Classicpress is, and should behave as, a responsible part of a SaaS because it will be run that way in many cases.

“Good software” is memory and resource efficient (both internal and external), and can be assumed to be reasonably safe in terms of password storage (hashing passwords, clearing memory after use, etc) in my opinion. I have built Phone Apps, Backend software and embedded software for racers in my life, and am currently part of a team running a public transport SaaS for 3 countries. In all these situations this is true.

Yes, there are things which the software can’t handle internally, like load balancing, extra layers of security like Web Application Firewalls, full disk encryption etc. I would say that these are very helpful and I would very much advise everybody to use all those. The internet is a beautiful place, but also has some proper sleezeballs scanning your ports.

The thing is, when I read things like “There is a plugin for securing passwords” or a “plugin to add caching” it triggers me. Maybe it is simply external developers not understanding what Classicpress is doing under the hood, and are misinforming users, giving wrong impressions.

Having said that, I think that when I look at Classicpress, it is fast, efficient, more modern, and has a smaller attack surface because of the more modern way of doing things, so if the proof of the pudding is in the software, I think we are on the same page. Maybe it is just that I have had some experiences with inexperienced developers in my team thinking “but that’s not my problem” that make me react this way.

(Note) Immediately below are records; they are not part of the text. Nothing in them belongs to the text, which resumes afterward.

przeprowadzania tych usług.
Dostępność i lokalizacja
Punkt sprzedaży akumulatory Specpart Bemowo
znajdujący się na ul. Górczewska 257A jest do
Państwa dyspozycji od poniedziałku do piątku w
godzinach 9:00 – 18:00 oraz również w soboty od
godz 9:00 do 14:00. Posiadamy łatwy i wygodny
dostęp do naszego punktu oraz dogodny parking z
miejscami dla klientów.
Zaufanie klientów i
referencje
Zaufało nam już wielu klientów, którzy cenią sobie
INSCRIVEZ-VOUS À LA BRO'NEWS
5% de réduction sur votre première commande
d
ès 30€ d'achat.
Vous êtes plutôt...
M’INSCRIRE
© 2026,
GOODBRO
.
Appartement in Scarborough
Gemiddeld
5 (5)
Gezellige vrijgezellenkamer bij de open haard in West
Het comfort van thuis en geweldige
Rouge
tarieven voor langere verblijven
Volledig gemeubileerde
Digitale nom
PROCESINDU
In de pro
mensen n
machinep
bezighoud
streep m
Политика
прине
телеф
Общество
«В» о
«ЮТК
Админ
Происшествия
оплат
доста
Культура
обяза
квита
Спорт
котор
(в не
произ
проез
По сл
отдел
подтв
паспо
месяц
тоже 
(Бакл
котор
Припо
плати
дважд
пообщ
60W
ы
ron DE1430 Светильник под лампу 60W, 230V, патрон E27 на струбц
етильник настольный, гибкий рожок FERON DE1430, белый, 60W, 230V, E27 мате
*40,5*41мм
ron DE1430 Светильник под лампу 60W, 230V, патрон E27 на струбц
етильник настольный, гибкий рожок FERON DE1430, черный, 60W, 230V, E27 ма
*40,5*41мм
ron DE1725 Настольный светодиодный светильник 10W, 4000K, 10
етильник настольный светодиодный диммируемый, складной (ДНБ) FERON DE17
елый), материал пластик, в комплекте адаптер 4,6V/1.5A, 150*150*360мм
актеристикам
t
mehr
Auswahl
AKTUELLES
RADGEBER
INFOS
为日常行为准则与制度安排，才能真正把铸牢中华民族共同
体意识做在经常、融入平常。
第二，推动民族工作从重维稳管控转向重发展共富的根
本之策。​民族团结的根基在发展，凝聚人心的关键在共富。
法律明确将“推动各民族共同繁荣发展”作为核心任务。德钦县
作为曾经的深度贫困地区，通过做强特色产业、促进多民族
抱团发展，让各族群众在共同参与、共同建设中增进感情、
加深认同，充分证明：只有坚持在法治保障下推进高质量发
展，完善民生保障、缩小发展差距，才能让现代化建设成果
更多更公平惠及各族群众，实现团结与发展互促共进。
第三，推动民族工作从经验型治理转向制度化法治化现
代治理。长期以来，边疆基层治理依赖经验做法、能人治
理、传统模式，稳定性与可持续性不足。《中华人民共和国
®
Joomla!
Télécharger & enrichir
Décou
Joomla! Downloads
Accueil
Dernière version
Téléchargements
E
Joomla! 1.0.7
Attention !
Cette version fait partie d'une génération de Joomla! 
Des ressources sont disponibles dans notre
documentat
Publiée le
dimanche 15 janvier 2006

I apologise if I sounded offensive or frustrated, that was not my intention. Please keep up the good work, I’d love to see Classicpress stay and be used and maintained by enthusiastic people for years to come. If I ever pick up better PHP skills I might even help :wink:

I disagree with that statement sorry.

CP is a CMS that can be used as a SaaS but it’s not limited to this use only. This means that while a SaaS only product really needs what you are describing, a CMS that was born to build websites needs server side security/caching/backups enabled (and each server is different) and benefits also of measures taken at the site level in addition to the server ones.

If and when it is used as a SaaS there is to take into consideration how the server it runs on is set up and the features it needs - and in that case having something in core could hinder the ability of the dev to adapt it to its environment (because again, there are many ways that environment could be set up).

The percentage of websites made with WP according to stats is about 43% of all the web. Of this 43% about a 5% or 6% is built to be a SaaS model and this means that your statement is not entirely relevant. CP prioritizes the CMS use because the percentage of SaaS using CP is very low as of now considering also the numbers relevant to WP. Basically it’s a matter of how users are using it.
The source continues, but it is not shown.